▶ [YOUR TASK]
The data must be given again exactly as written, with all images omitted.

——

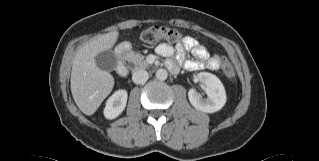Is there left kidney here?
Instances as JSON below:
<instances>
[{"mask_svg":"<svg viewBox=\"0 0 319 161\" xmlns=\"http://www.w3.org/2000/svg\"><path fill=\"white\" fill-rule=\"evenodd\" d=\"M194 77L202 83L207 98H202L195 89H190L188 98L192 106L206 113H214L222 109L226 103V93L220 79L208 72H200Z\"/></svg>","mask_w":319,"mask_h":161,"instance_id":"1","label":"left kidney"}]
</instances>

——

▶ [RESPONSE BELOW]
Is there left kidney here?
Instances as JSON below:
<instances>
[{"mask_svg":"<svg viewBox=\"0 0 319 161\" xmlns=\"http://www.w3.org/2000/svg\"><path fill=\"white\" fill-rule=\"evenodd\" d=\"M194 77L202 83L207 98H202L195 89H190L188 98L192 106L206 113H214L222 109L226 103V93L220 79L208 72H200Z\"/></svg>","mask_w":319,"mask_h":161,"instance_id":"1","label":"left kidney"}]
</instances>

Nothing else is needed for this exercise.